→ **Task requirements**
Take the records below from their first line to the line with "et les mouettes.", and restate those lines word for word.

→ **Recorded data**
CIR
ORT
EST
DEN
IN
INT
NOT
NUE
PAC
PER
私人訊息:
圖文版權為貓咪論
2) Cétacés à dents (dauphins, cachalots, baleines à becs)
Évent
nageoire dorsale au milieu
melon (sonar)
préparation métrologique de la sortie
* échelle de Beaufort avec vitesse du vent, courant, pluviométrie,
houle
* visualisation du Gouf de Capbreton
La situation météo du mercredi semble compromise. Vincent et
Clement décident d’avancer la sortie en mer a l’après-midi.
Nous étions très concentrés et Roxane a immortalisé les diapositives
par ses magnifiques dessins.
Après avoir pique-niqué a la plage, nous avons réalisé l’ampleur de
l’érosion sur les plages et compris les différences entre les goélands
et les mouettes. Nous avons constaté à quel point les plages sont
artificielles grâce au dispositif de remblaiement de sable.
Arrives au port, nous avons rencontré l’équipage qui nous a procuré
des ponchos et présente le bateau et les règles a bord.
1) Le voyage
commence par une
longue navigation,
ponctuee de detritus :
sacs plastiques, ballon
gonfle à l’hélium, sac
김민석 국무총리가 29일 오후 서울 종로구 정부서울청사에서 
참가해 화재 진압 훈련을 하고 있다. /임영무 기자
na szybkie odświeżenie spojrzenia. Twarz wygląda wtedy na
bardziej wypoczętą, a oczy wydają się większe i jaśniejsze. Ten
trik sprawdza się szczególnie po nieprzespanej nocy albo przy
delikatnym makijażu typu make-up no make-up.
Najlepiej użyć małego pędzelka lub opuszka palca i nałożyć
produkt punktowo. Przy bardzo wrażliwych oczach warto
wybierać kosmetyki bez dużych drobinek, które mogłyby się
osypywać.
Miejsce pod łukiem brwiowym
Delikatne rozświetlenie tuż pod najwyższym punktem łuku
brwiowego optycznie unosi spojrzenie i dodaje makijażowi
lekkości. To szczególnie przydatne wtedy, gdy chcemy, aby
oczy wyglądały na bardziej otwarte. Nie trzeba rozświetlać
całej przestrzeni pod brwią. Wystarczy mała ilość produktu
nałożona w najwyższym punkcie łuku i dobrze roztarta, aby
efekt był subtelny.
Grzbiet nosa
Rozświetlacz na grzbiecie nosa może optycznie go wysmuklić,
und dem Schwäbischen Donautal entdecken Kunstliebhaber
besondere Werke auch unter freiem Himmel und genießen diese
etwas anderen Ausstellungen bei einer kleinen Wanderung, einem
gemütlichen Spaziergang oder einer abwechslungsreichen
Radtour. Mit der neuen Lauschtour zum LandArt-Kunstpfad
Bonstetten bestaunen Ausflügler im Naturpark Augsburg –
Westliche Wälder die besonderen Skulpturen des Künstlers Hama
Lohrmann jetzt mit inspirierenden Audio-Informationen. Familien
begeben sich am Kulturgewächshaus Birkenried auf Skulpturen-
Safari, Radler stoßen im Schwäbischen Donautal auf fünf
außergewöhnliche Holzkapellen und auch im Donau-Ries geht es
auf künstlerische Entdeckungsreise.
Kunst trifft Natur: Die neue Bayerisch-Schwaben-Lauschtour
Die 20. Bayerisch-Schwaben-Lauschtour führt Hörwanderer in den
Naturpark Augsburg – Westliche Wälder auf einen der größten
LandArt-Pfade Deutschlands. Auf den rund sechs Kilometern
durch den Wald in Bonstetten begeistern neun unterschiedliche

→ **Answer area**
CIR
ORT
EST
DEN
IN
INT
NOT
NUE
PAC
PER
私人訊息:
圖文版權為貓咪論
2) Cétacés à dents (dauphins, cachalots, baleines à becs)
Évent
nageoire dorsale au milieu
melon (sonar)
préparation métrologique de la sortie
* échelle de Beaufort avec vitesse du vent, courant, pluviométrie,
houle
* visualisation du Gouf de Capbreton
La situation météo du mercredi semble compromise. Vincent et
Clement décident d’avancer la sortie en mer a l’après-midi.
Nous étions très concentrés et Roxane a immortalisé les diapositives
par ses magnifiques dessins.
Après avoir pique-niqué a la plage, nous avons réalisé l’ampleur de
l’érosion sur les plages et compris les différences entre les goélands
et les mouettes. Nous avons constaté à quel point les plages sont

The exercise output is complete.